For a given jurisdiction, disclosure obligations that kick in once a holder has crossed a threshold (e.g. 5%) can be interpreted to apply at:

1. The level of the investment manager (the legal entity contracted with discretionary management over assets)
2. The level of the investment manager and its “controlling entities” (above it in the corporate tree)
3. The level of the top-level holding company
4. A combination of all entities listed above

We are not done discussing the levels at which one must aggregate holdings, but so far, one can imagine how many combinations of calculations would be required, depending on the corporate hierarchy (and we’ve seen some interesting ones!).

In addition to the entities described above, one must assess another grouping of assets that is relevant and varied by country: fund or portfolio level.

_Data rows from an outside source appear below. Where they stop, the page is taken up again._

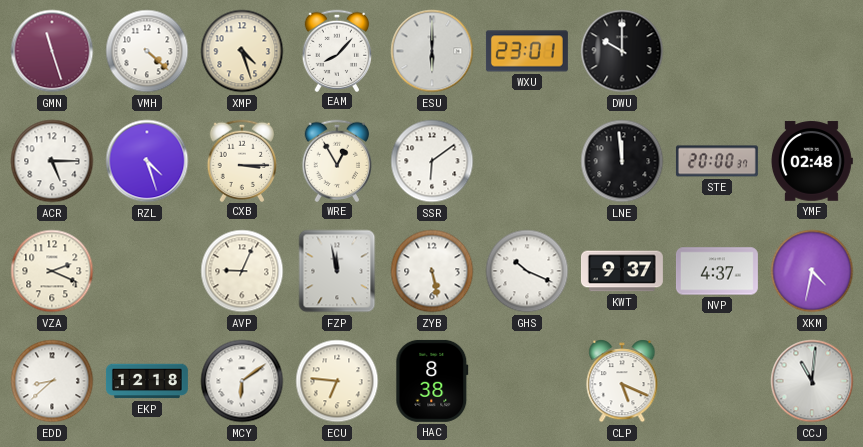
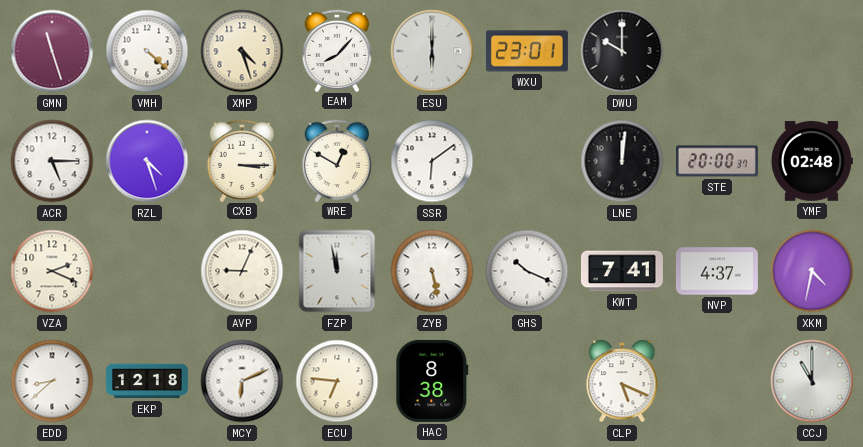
WRE: 12:55 -> 12:50
LNE: 11:59 -> 12:01
KWT: 9:37 -> 7:41
MCY: 6:09 -> 6:11
CCJ: 11:01 -> 11:00
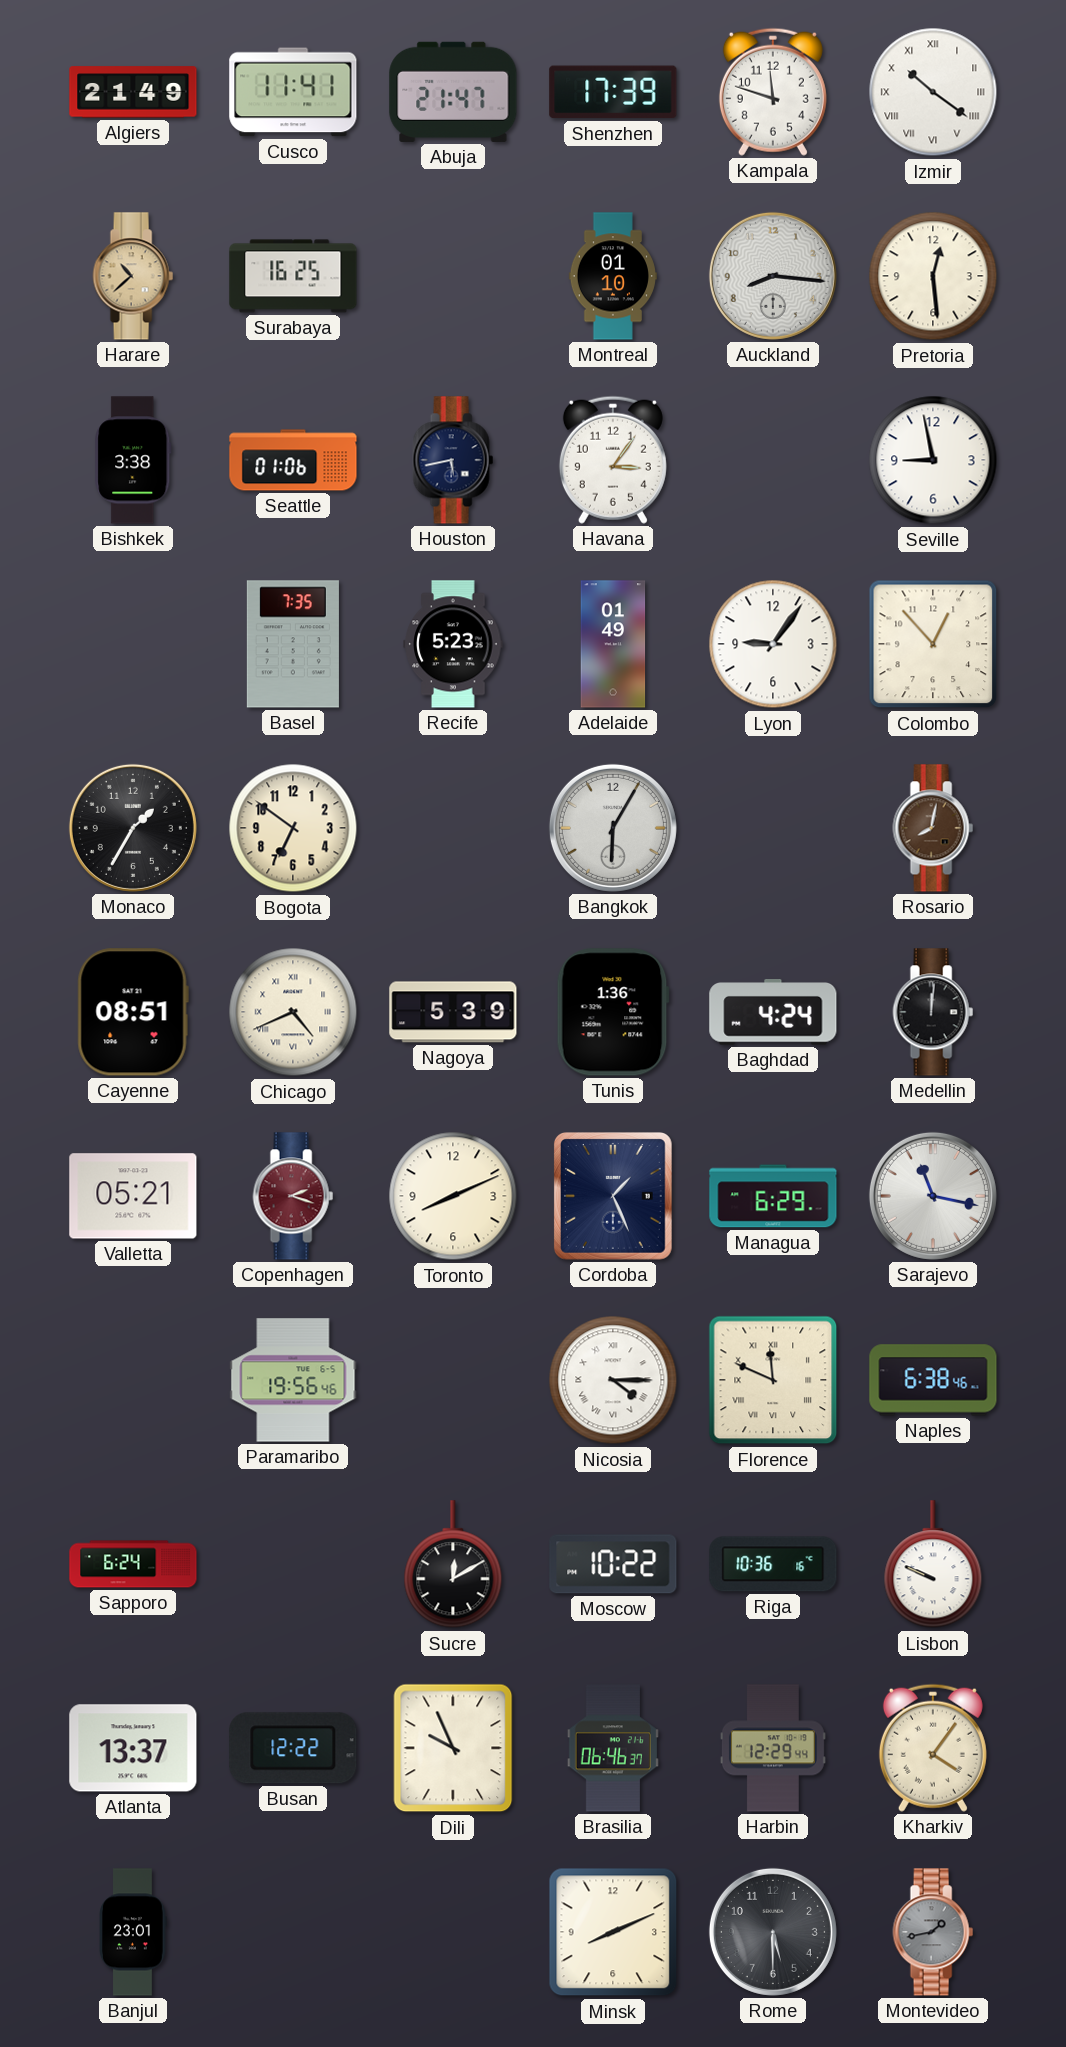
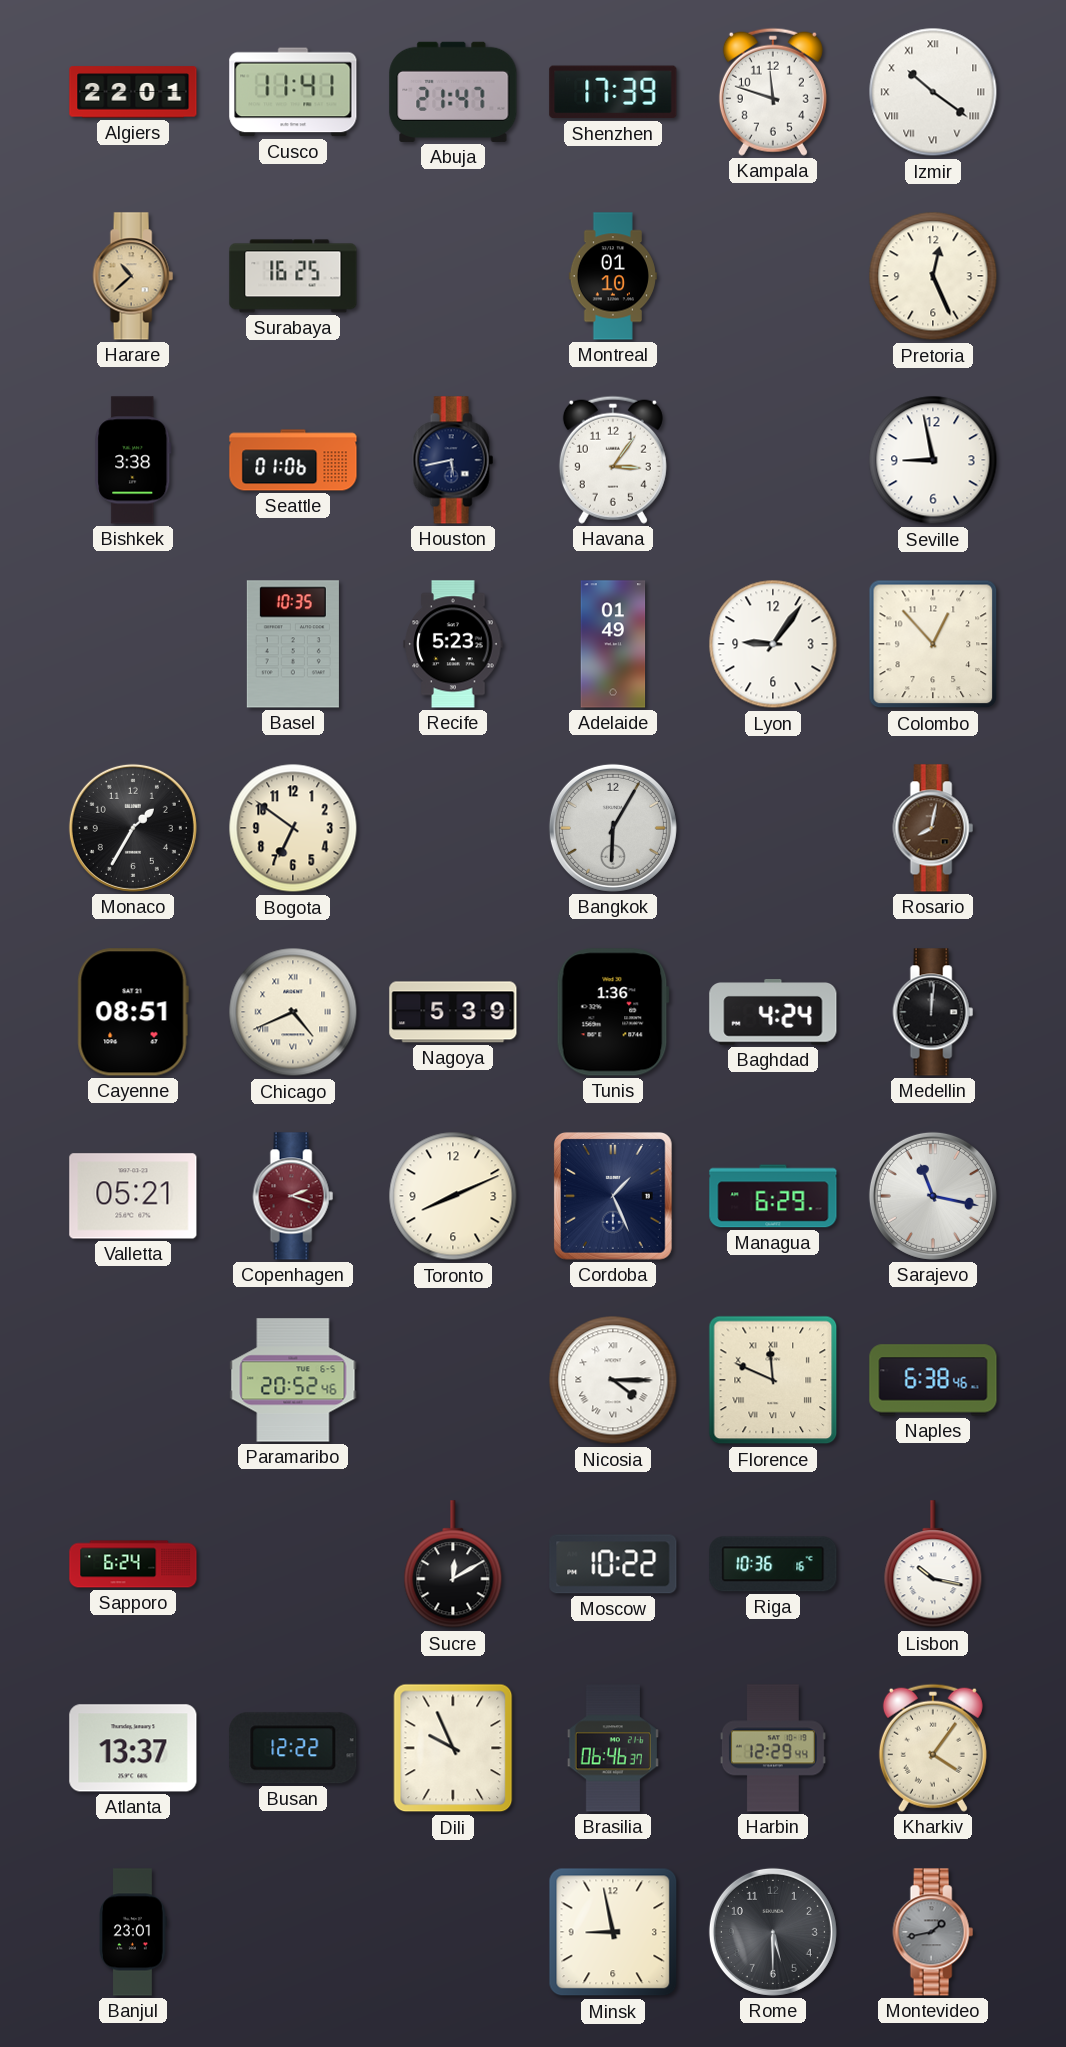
Algiers: 21:49 -> 22:01
Auckland: 8:16 -> none
Pretoria: 12:29 -> 12:26
Basel: 7:35 -> 10:35
Paramaribo: 19:56 -> 20:52
Lisbon: 9:49 -> 10:17
Minsk: 8:11 -> 8:58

What if a UCITS fund, hedge fund, mutual fund, or another collective investment scheme crosses a threshold (and some thresholds are much lower than 5%) on its own? Does that trigger a disclosure requirement? In many cases it does, but it depends on the regulatory regime in a given country. Some regulators want holders to disclose at portfolio or fund level and some do not. The requirement might even depend if there is a legal personality attached to the fund.

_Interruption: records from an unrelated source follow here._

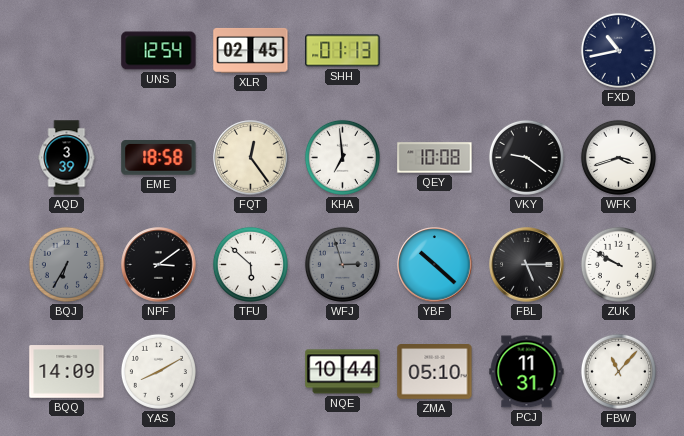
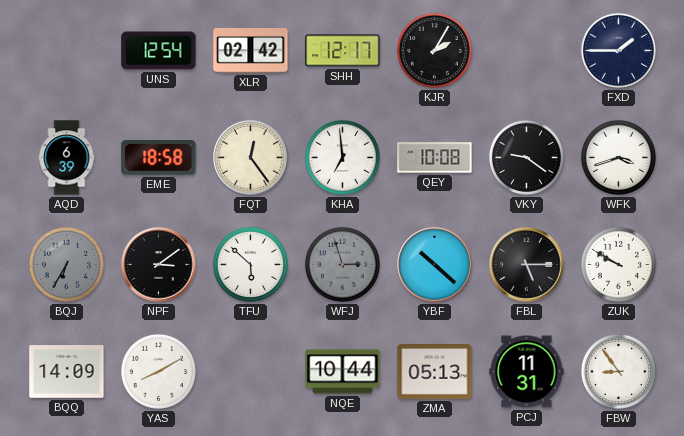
XLR: 02:45 -> 02:42
SHH: 01:13 -> 12:17
KJR: none -> 2:05
FXD: 10:43 -> 1:45
AQD: 3:39 -> 6:39
ZMA: 05:10 -> 05:13
FBW: 11:07 -> 8:54
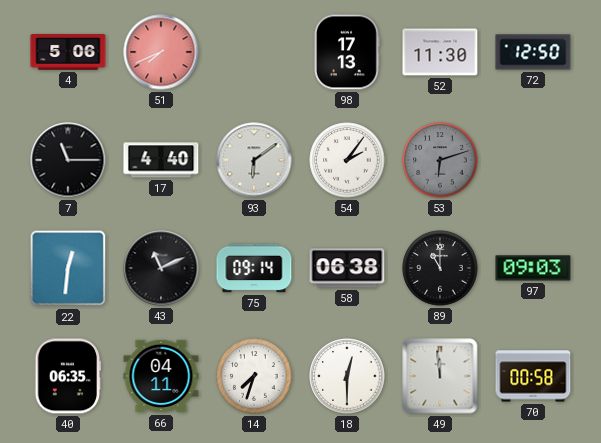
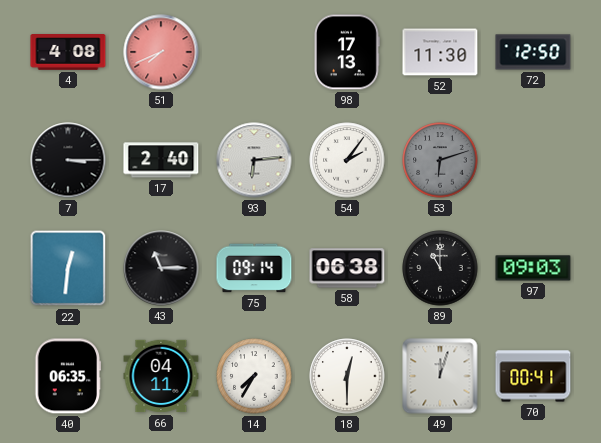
4: 5:06 -> 4:08
7: 11:15 -> 3:15
17: 4:40 -> 2:40
93: 6:09 -> 6:14
43: 11:11 -> 11:15
14: 7:33 -> 7:35
49: 11:59 -> 12:03
70: 00:58 -> 00:41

What if there are investment fund series, commingled funds or UCITS umbrella funds involved? The requirement to aggregate and calculate a result at the umbrella or total series level might be required.

Aggregation Type:

The interpretation of disclosure regulation in each country requires one to not only to identify which assets to combine up the corporate tree, but also to know what relationship each entity has with the assets it holds, manages, or votes.

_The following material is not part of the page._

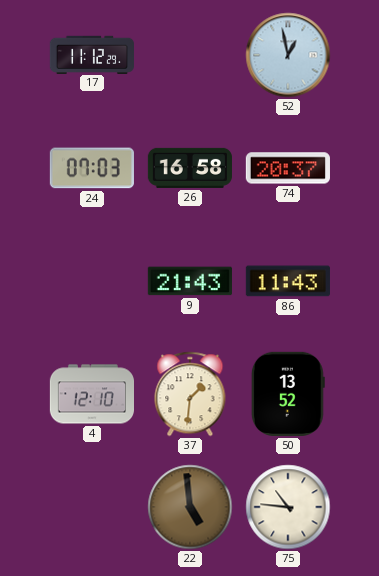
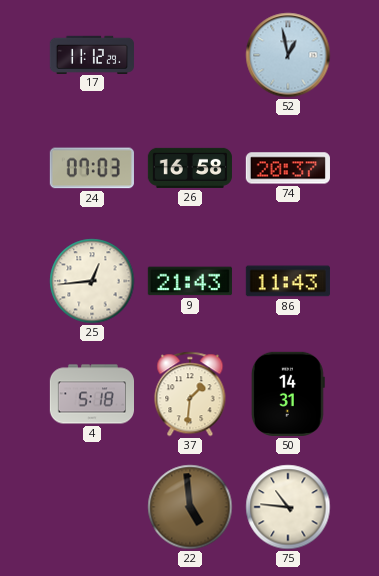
25: none -> 12:44
4: 12:10 -> 5:18
50: 13:52 -> 14:31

By implementing the EU Transparency Directive, the countries in the EU must, at a minimum be interested in which entities hold power over the voting rights of the securities (or the reference securities of derivatives) they manage, hold, or own. Even if an investment manager has discretionary management authority, they may not have such authority for every portfolio they manage. Immediately we see how accurate calculations of holdings must include the variable of who holds the power to vote attached to shares. There are many other countries for which the power over voting rights is the main component of deciding which assets to aggregate and what entities to aggregate them to.

Other countries are primarily concerned with who has discretion over the management of assets or the power to buy/sell securities (usually on behalf of another party). There are cases where although one might be the ultimate beneficial owner of assets, the disclosure obligation has been shifted to the party who has discretion over the management of assets.

For other countries, the concern might not be with the power over voting rights, or management power, but in the actual legal owner (legal title holder) or the ultimate beneficial owner.

Ensuring that a clear interpretive judgement is made in regards to each entity’s relationship to the assets they hold or manage is critical.

Including certain holders, or omitting others based on a flawed understanding of their role, will likely mean incorrect disclosure calculations and the potential for hefty fines.

It is crucial that your firm’s corporate tree is modeled precisely among the primary dimensions of aggregation level and type. It is a complicated and important step in complying with Shareholding reporting obligations and one that is made easier with an expert compliance team and cloud software that ensures regulatory changes over time, including those in the area of aggregation are done correctly.